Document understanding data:
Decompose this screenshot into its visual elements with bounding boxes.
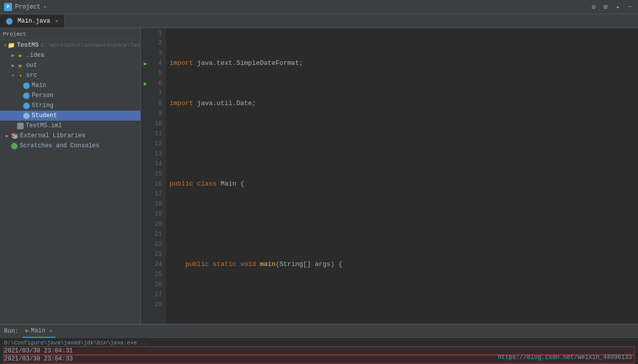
- ln-23: 23: [141, 249, 165, 259]
- ln-num-2: 2: [150, 40, 165, 47]
- lib-icon: 📚: [11, 132, 18, 139]
- website-credit: https://blog.csdn.net/weixin_44096133: [498, 354, 632, 361]
- ln-11: 11: [141, 129, 165, 139]
- run-label: Run:: [4, 328, 19, 335]
- ln-num-15: 15: [150, 170, 165, 177]
- sidebar-label-idea: .idea: [26, 52, 44, 59]
- gutter-19: [141, 209, 150, 219]
- title-bar-project-label: Project: [15, 4, 40, 11]
- sidebar-item-iml[interactable]: TestMS.iml: [0, 121, 140, 131]
- scratches-icon: [11, 143, 18, 149]
- java-icon-person: [23, 93, 30, 99]
- folder-icon-out: ▶: [17, 62, 24, 69]
- sidebar-label-external-libraries: External Libraries: [20, 132, 86, 139]
- gutter-28: [141, 300, 150, 310]
- code-line-4: public class Main {: [170, 179, 638, 189]
- tab-close-icon[interactable]: ✕: [55, 18, 58, 24]
- run-panel-header: Run: ▶ Main ✕: [0, 325, 638, 338]
- sidebar-label-main: Main: [32, 82, 46, 89]
- ln-num-17: 17: [150, 191, 165, 198]
- ln-num-19: 19: [150, 211, 165, 218]
- title-bar-actions: ⚙ ⊞ ✦ ─: [590, 3, 634, 11]
- tab-main-java[interactable]: Main.java ✕: [0, 15, 65, 28]
- ln-3: 3: [141, 48, 165, 58]
- code-content[interactable]: import java.text.SimpleDateFormat; impor…: [166, 28, 638, 324]
- ln-num-4: 4: [150, 60, 165, 67]
- sidebar-item-idea[interactable]: ▶ ▶ .idea: [0, 50, 140, 60]
- java-icon-student: [23, 113, 30, 119]
- layout-icon[interactable]: ⊞: [602, 3, 610, 11]
- gutter-5: [141, 68, 150, 78]
- gutter-17: [141, 189, 150, 199]
- sidebar-item-string[interactable]: String: [0, 101, 140, 111]
- sidebar-item-main[interactable]: Main: [0, 80, 140, 90]
- run-output-text-2: 2021/03/30 23:04:33: [4, 355, 73, 362]
- folder-icon-testms: 📁: [8, 42, 15, 49]
- ln-9: 9: [141, 109, 165, 119]
- gear-icon[interactable]: ✦: [614, 3, 622, 11]
- title-bar-dropdown-icon[interactable]: ▾: [43, 4, 46, 10]
- code-line-6: public static void main(String[] args) {: [170, 259, 638, 269]
- code-line-1: import java.text.SimpleDateFormat;: [170, 58, 638, 68]
- gutter-21: [141, 229, 150, 239]
- run-tab-main[interactable]: ▶ Main ✕: [23, 325, 55, 338]
- tree-arrow-idea: ▶: [10, 52, 16, 58]
- project-icon: P: [4, 3, 12, 11]
- ln-21: 21: [141, 229, 165, 239]
- code-line-3: [170, 139, 638, 149]
- gutter-27: [141, 290, 150, 300]
- ln-num-8: 8: [150, 100, 165, 107]
- ln-num-11: 11: [150, 130, 165, 137]
- java-file-icon: [6, 18, 13, 25]
- gutter-4[interactable]: ▶: [141, 58, 150, 68]
- ln-num-22: 22: [150, 241, 165, 248]
- ln-25: 25: [141, 269, 165, 280]
- ln-num-25: 25: [150, 271, 165, 278]
- ln-num-1: 1: [150, 30, 165, 37]
- sidebar-label-out: out: [26, 62, 37, 69]
- sidebar-header-label: Project: [3, 31, 26, 37]
- ln-2: 2: [141, 38, 165, 48]
- tab-label: Main.java: [18, 18, 50, 25]
- ln-5: 5: [141, 68, 165, 78]
- sidebar: Project ▾ 📁 TestMS D:\WorkSpace\ideawork…: [0, 28, 141, 324]
- gutter-22: [141, 239, 150, 249]
- ln-num-28: 28: [150, 301, 165, 308]
- ln-num-10: 10: [150, 120, 165, 127]
- sidebar-item-person[interactable]: Person: [0, 90, 140, 101]
- gutter-1: [141, 28, 150, 38]
- gutter-7: [141, 88, 150, 99]
- ln-num-27: 27: [150, 291, 165, 298]
- sidebar-item-src[interactable]: ▾ ▾ src: [0, 70, 140, 80]
- ln-7: 7: [141, 88, 165, 99]
- run-tab-close[interactable]: ✕: [49, 328, 52, 334]
- gutter-11: [141, 129, 150, 139]
- sidebar-item-external-libraries[interactable]: ▶ 📚 External Libraries: [0, 131, 140, 141]
- sidebar-item-testms[interactable]: ▾ 📁 TestMS D:\WorkSpace\ideaworkspace\Te…: [0, 40, 140, 50]
- sidebar-item-scratches[interactable]: Scratches and Consoles: [0, 141, 140, 151]
- sidebar-item-out[interactable]: ▶ ▶ out: [0, 60, 140, 70]
- run-output-text-1: 2021/03/30 23:04:31: [4, 347, 73, 354]
- ln-18: 18: [141, 199, 165, 209]
- sidebar-label-testms: TestMS: [17, 42, 38, 49]
- sidebar-header: Project: [0, 28, 140, 40]
- gutter-23: [141, 249, 150, 259]
- ln-num-5: 5: [150, 70, 165, 77]
- gutter-14: [141, 159, 150, 169]
- gutter-6[interactable]: ▶: [141, 78, 150, 88]
- minimize-icon[interactable]: ─: [626, 3, 634, 11]
- tree-arrow-src: ▾: [10, 72, 16, 78]
- gutter-2: [141, 38, 150, 48]
- ln-num-16: 16: [150, 180, 165, 188]
- settings-icon[interactable]: ⚙: [590, 3, 598, 11]
- ln-num-20: 20: [150, 221, 165, 228]
- tab-bar: Main.java ✕: [0, 14, 638, 28]
- ln-num-26: 26: [150, 281, 165, 288]
- sidebar-item-student[interactable]: Student: [0, 111, 140, 121]
- sidebar-label-string: String: [32, 102, 53, 109]
- run-path: D:\Configure\java\java8\jdk\bin\java.exe…: [4, 339, 634, 347]
- ln-20: 20: [141, 219, 165, 229]
- gutter-16: [141, 179, 150, 189]
- ln-16: 16: [141, 179, 165, 189]
- gutter-8: [141, 99, 150, 109]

### About this task
Copy the data character for character, but drop all pictures from the copy.

### Finished exercise
Decompose this screenshot into its visual elements with bounding boxes.
- ln-23: 23: [141, 249, 165, 259]
- ln-num-2: 2: [150, 40, 165, 47]
- lib-icon: 📚: [11, 132, 18, 139]
- website-credit: https://blog.csdn.net/weixin_44096133: [498, 354, 632, 361]
- ln-11: 11: [141, 129, 165, 139]
- run-label: Run:: [4, 328, 19, 335]
- ln-num-15: 15: [150, 170, 165, 177]
- sidebar-label-idea: .idea: [26, 52, 44, 59]
- gutter-19: [141, 209, 150, 219]
- title-bar-project-label: Project: [15, 4, 40, 11]
- sidebar-item-iml[interactable]: TestMS.iml: [0, 121, 140, 131]
- scratches-icon: [11, 143, 18, 149]
- java-icon-person: [23, 93, 30, 99]
- folder-icon-out: ▶: [17, 62, 24, 69]
- sidebar-label-external-libraries: External Libraries: [20, 132, 86, 139]
- gutter-28: [141, 300, 150, 310]
- code-line-4: public class Main {: [170, 179, 638, 189]
- tab-close-icon[interactable]: ✕: [55, 18, 58, 24]
- run-panel-header: Run: ▶ Main ✕: [0, 325, 638, 338]
- sidebar-label-main: Main: [32, 82, 46, 89]
- ln-num-17: 17: [150, 191, 165, 198]
- ln-num-19: 19: [150, 211, 165, 218]
- title-bar-actions: ⚙ ⊞ ✦ ─: [590, 3, 634, 11]
- tab-main-java[interactable]: Main.java ✕: [0, 15, 65, 28]
- ln-3: 3: [141, 48, 165, 58]
- code-content[interactable]: import java.text.SimpleDateFormat; impor…: [166, 28, 638, 324]
- ln-num-4: 4: [150, 60, 165, 67]
- sidebar-item-idea[interactable]: ▶ ▶ .idea: [0, 50, 140, 60]
- java-icon-student: [23, 113, 30, 119]
- layout-icon[interactable]: ⊞: [602, 3, 610, 11]
- gutter-5: [141, 68, 150, 78]
- gutter-17: [141, 189, 150, 199]
- sidebar-item-string[interactable]: String: [0, 101, 140, 111]
- sidebar-item-main[interactable]: Main: [0, 80, 140, 90]
- run-output-text-2: 2021/03/30 23:04:33: [4, 355, 73, 362]
- folder-icon-testms: 📁: [8, 42, 15, 49]
- ln-9: 9: [141, 109, 165, 119]
- gear-icon[interactable]: ✦: [614, 3, 622, 11]
- title-bar-dropdown-icon[interactable]: ▾: [43, 4, 46, 10]
- code-line-6: public static void main(String[] args) {: [170, 259, 638, 269]
- code-line-1: import java.text.SimpleDateFormat;: [170, 58, 638, 68]
- gutter-21: [141, 229, 150, 239]
- run-tab-main[interactable]: ▶ Main ✕: [23, 325, 55, 338]
- tree-arrow-idea: ▶: [10, 52, 16, 58]
- project-icon: P: [4, 3, 12, 11]
- ln-21: 21: [141, 229, 165, 239]
- code-line-3: [170, 139, 638, 149]
- gutter-27: [141, 290, 150, 300]
- ln-num-8: 8: [150, 100, 165, 107]
- ln-num-11: 11: [150, 130, 165, 137]
- java-file-icon: [6, 18, 13, 25]
- gutter-4[interactable]: ▶: [141, 58, 150, 68]
- ln-num-22: 22: [150, 241, 165, 248]
- ln-25: 25: [141, 269, 165, 280]
- ln-num-25: 25: [150, 271, 165, 278]
- ln-num-1: 1: [150, 30, 165, 37]
- sidebar-label-out: out: [26, 62, 37, 69]
- sidebar-header-label: Project: [3, 31, 26, 37]
- ln-2: 2: [141, 38, 165, 48]
- tab-label: Main.java: [18, 18, 50, 25]
- ln-5: 5: [141, 68, 165, 78]
- sidebar: Project ▾ 📁 TestMS D:\WorkSpace\ideawork…: [0, 28, 141, 324]
- gutter-22: [141, 239, 150, 249]
- ln-num-28: 28: [150, 301, 165, 308]
- ln-num-10: 10: [150, 120, 165, 127]
- sidebar-item-person[interactable]: Person: [0, 90, 140, 101]
- gutter-1: [141, 28, 150, 38]
- gutter-7: [141, 88, 150, 99]
- ln-num-27: 27: [150, 291, 165, 298]
- sidebar-item-src[interactable]: ▾ ▾ src: [0, 70, 140, 80]
- ln-7: 7: [141, 88, 165, 99]
- run-tab-close[interactable]: ✕: [49, 328, 52, 334]
- gutter-11: [141, 129, 150, 139]
- sidebar-item-external-libraries[interactable]: ▶ 📚 External Libraries: [0, 131, 140, 141]
- sidebar-item-testms[interactable]: ▾ 📁 TestMS D:\WorkSpace\ideaworkspace\Te…: [0, 40, 140, 50]
- sidebar-item-scratches[interactable]: Scratches and Consoles: [0, 141, 140, 151]
- sidebar-item-out[interactable]: ▶ ▶ out: [0, 60, 140, 70]
- run-output-text-1: 2021/03/30 23:04:31: [4, 347, 73, 354]
- ln-18: 18: [141, 199, 165, 209]
- sidebar-label-testms: TestMS: [17, 42, 38, 49]
- sidebar-header: Project: [0, 28, 140, 40]
- gutter-23: [141, 249, 150, 259]
- ln-num-5: 5: [150, 70, 165, 77]
- gutter-14: [141, 159, 150, 169]
- gutter-6[interactable]: ▶: [141, 78, 150, 88]
- minimize-icon[interactable]: ─: [626, 3, 634, 11]
- tree-arrow-src: ▾: [10, 72, 16, 78]
- gutter-2: [141, 38, 150, 48]
- ln-num-16: 16: [150, 180, 165, 188]
- settings-icon[interactable]: ⚙: [590, 3, 598, 11]
- ln-num-20: 20: [150, 221, 165, 228]
- tab-bar: Main.java ✕: [0, 14, 638, 28]
- ln-num-26: 26: [150, 281, 165, 288]
- sidebar-item-student[interactable]: Student: [0, 111, 140, 121]
- sidebar-label-string: String: [32, 102, 53, 109]
- run-path: D:\Configure\java\java8\jdk\bin\java.exe…: [4, 339, 634, 347]
- ln-20: 20: [141, 219, 165, 229]
- gutter-16: [141, 179, 150, 189]
- ln-16: 16: [141, 179, 165, 189]
- gutter-8: [141, 99, 150, 109]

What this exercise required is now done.